Le Congrès des États-Unis a accordé à l'exécutif, le 23 avril, dans le projet de loi d'aide, le pouvoir de saisir les avoirs russes aux États-Unis au profit de Kiev. Ce texte est connu sous le nom de REPO Act, pour «Reconstruction de la prospérité et des opportunités économiques pour les Ukrainiens».
Quelque 5 milliards de dollars d’actifs de la Banque centrale de Russie ont été identifiés aux États-Unis, contre 191 milliards d’euros dans les caisses d’Euroclear Bank (EB), un organisme international de dépôts de fonds basé à Bruxelles. Fin janvier, les Européens ont jeté les premiers jalons d’une confiscation de ces milliards russes en actant celle de leurs intérêts.
Si la secrétaire au Trésor, Janet Yellen, a salué le franchissement d’«une étape importante», indiquant qu’elle poursuivrait ses efforts afin de convaincre les autres pays du G7 d’avancer «sur une voie collective à suivre», des voix s’élèvent à Washington contre cette mesure qui pourrait avoir un impact délétère sur la confiance des investisseurs envers les États-Unis.
70% du commerce de la Chine libellé en dollar, selon JP Morgan
Dans cet article paru le 24 avril, Gerard DiPippo, analyste géoéconomique auprès de Bloomberg Economics, a souligné la nécessité pour les États-Unis de ne pas être les seuls à prendre une telle mesure, sous peine d’avoir à en assumer tous les risques.

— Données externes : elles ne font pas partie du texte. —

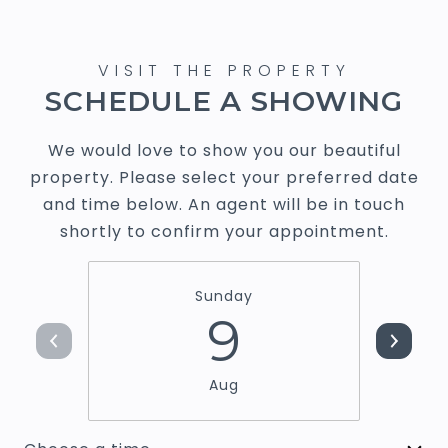
SCHEDULE A SHOWING
We would love to show you our beautiful
property. Please select your preferred date
and time below. An agent will be in touch
shortly to confirm your appointment.
Sunday
9
Aug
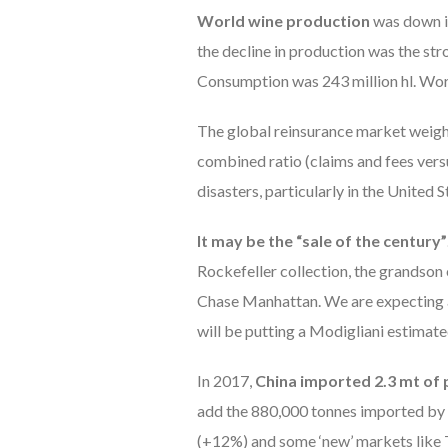
World wine production
was down in
the decline in production was the str
Consumption was 243 million hl. Worl
The global reinsurance market weighs 
combined ratio (claims and fees vers
disasters, particularly in the United S
It may be the “sale of the century”
Rockefeller collection, the grandson
Chase Manhattan. We are expecting a 
will be putting a Modigliani estimat
In 2017,
China imported 2.3 mt of
add the 880,000 tonnes imported by
(+12%) and some ‘new’ markets like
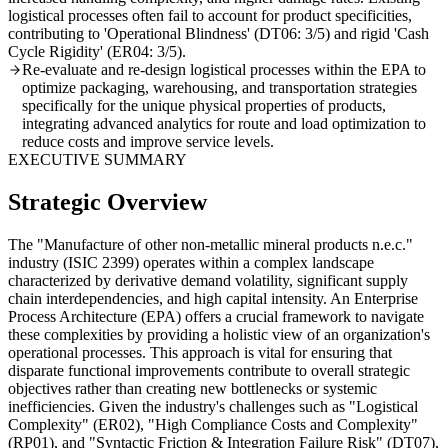
logistical processes often fail to account for product specificities,
contributing to 'Operational Blindness' (DT06: 3/5) and rigid 'Cash
Cycle Rigidity' (ER04: 3/5).
Re-evaluate and re-design logistical processes within the EPA to
optimize packaging, warehousing, and transportation strategies
specifically for the unique physical properties of products,
integrating advanced analytics for route and load optimization to
reduce costs and improve service levels.
EXECUTIVE SUMMARY
Strategic Overview
The "Manufacture of other non-metallic mineral products n.e.c."
industry (ISIC 2399) operates within a complex landscape
characterized by derivative demand volatility, significant supply
chain interdependencies, and high capital intensity. An Enterprise
Process Architecture (EPA) offers a crucial framework to navigate
these complexities by providing a holistic view of an organization's
operational processes. This approach is vital for ensuring that
disparate functional improvements contribute to overall strategic
objectives rather than creating new bottlenecks or systemic
inefficiencies. Given the industry's challenges such as "Logistical
Complexity" (ER02), "High Compliance Costs and Complexity"
(RP01), and "Syntactic Friction & Integration Failure Risk" (DT07),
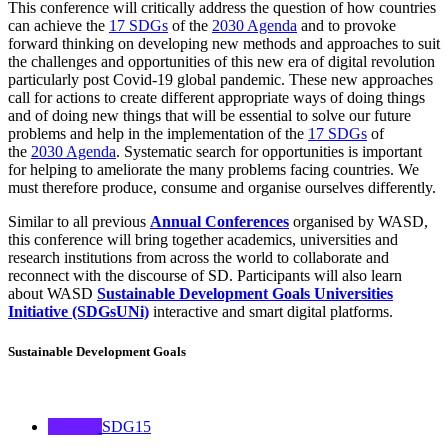
This conference will critically address the question of how countries
can achieve the
17 SDGs
of the
2030 Agenda
and to provoke
forward thinking on developing new methods and approaches to suit
the challenges and opportunities of this new era of digital revolution
particularly post Covid-19 global pandemic. These new approaches
call for actions to create different appropriate ways of doing things
and of doing new things that will be essential to solve our future
problems and help in the implementation of the
17 SDGs
of
the
2030 Agenda
. Systematic search for opportunities is important
for helping to ameliorate the many problems facing countries. We
must therefore produce, consume and organise ourselves differently.
Similar to all previous
Annual Conferences
organised by WASD,
this conference will bring together academics, universities and
research institutions from across the world to collaborate and
reconnect with the discourse of SD. Participants will also learn
about WASD
Sustainable Development Goals Universities
Initiative (SDGsUNi)
interactive and smart digital platforms.
Sustainable Development Goals
SDG15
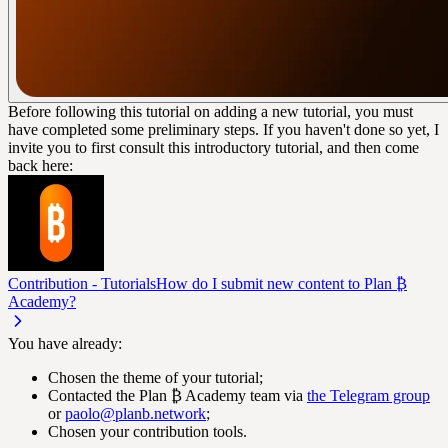
Before following this tutorial on adding a new tutorial, you must
have completed some preliminary steps. If you haven't done so yet, I
invite you to first consult this introductory tutorial, and then come
back here:
Contribution - Tutorials
How do I submit new content to Plan ₿
Academy?
You have already:
Chosen the theme of your tutorial;
Contacted the Plan ₿ Academy team via
the Telegram group
or
paolo@planb.network
;
Chosen your contribution tools.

Du côté de JP Morgan, on met en avant le risque d’affaiblissement du dollar, qu’une telle mesure de confiscation pourrait entraîner. Dans un communiqué adressé à ses clients, cité par Bloomberg, la plus grande banque des États-Unis a souligné le risque que l’Empire du Milieu puisse «accélérer le processus de dédollarisation» après avoir rappelé qu’environ 70% du commerce international de la Chine était encore libellé en dollars.
«La militarisation de la monnaie américaine par la saisie des réserves de dollars va certainement amener les rivaux des États-Unis» à envisager la dédollarisation, confie également à l’agence américaine Eswar Prasad un ex-responsable du Fonds monétaire international (FMI).

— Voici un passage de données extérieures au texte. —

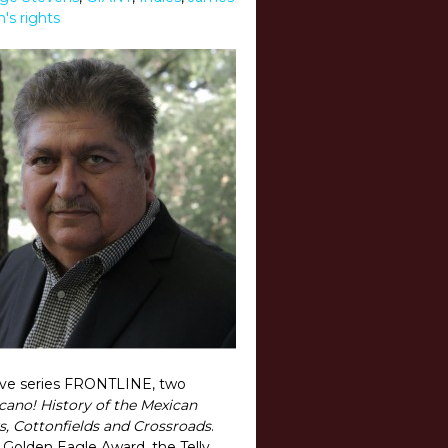
s rights
tive series FRONTLINE, two
cano! History of the Mexican
s, Cottonfields and Crossroads
.
Golden Eagle Award, the Telly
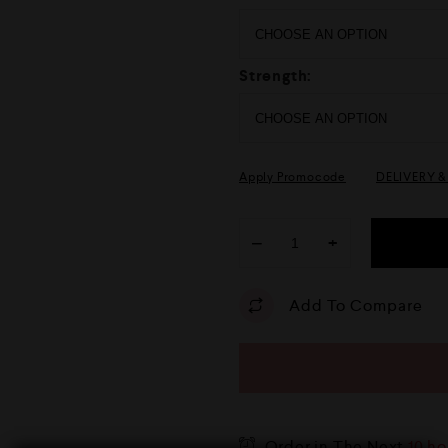
Strength:
Apply Promocode
DELIVERY 
−
+
Add To Compare
Order in The Next
10 ho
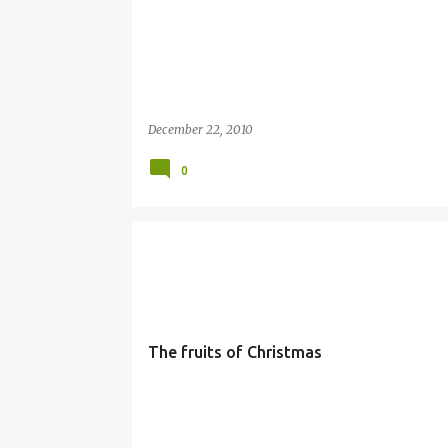
December 22, 2010
0
GENEROSITY
JOY
LIFE
SIMBANG GABI
The fruits of Christmas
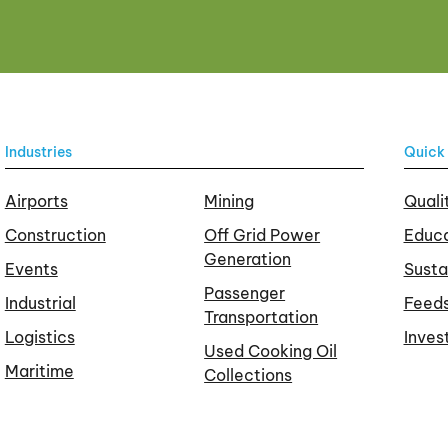
Industries
Quick 
Airports
Mining
Quali
Construction
Off Grid Power
Educa
Generation
Events
Susta
Passenger
Industrial
Feed
Transportation
Logistics
Inves
Used Cooking Oil
Maritime
Collections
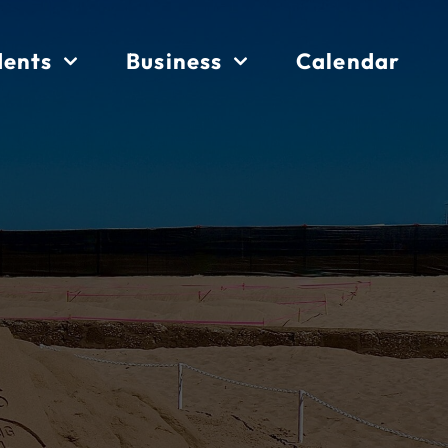
dents
Business
Calendar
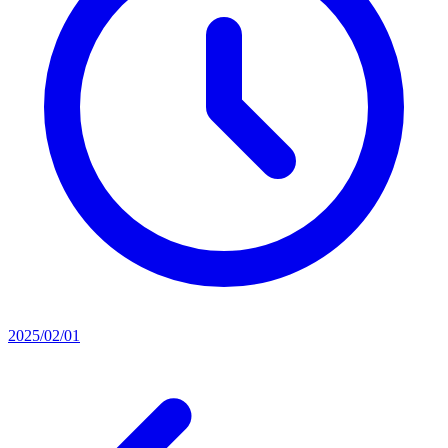
2025/02/01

La patronne de la BCE alerte sur le risque de «briser l’ordre international»
Dès le mois de décembre, l’instance financière washingtonienne avait, dans un rapport, mis en garde contre les «risques de réputation» qu’une confiscation pourrait entraîner pour les autorités de régulation européennes.
Auprès du Council of Foreign Relations, la présidente de la Banque centrale européenne (BCE), Christine Lagarde, avait également mis en garde le 17 avril les chancelleries occidentales partisanes de cette initiative poussée par les États-Unis, estimant qu’elle pourrait «briser l’ordre international que nous voulons protéger».
De leur côté, les autorités russes ont à maintes reprises prévenu qu’elles riposteraient à une telle confiscation, tant sur le plan judiciaire qu’en prenant des mesures miroirs à l’encontre des actifs occidentaux en Russie.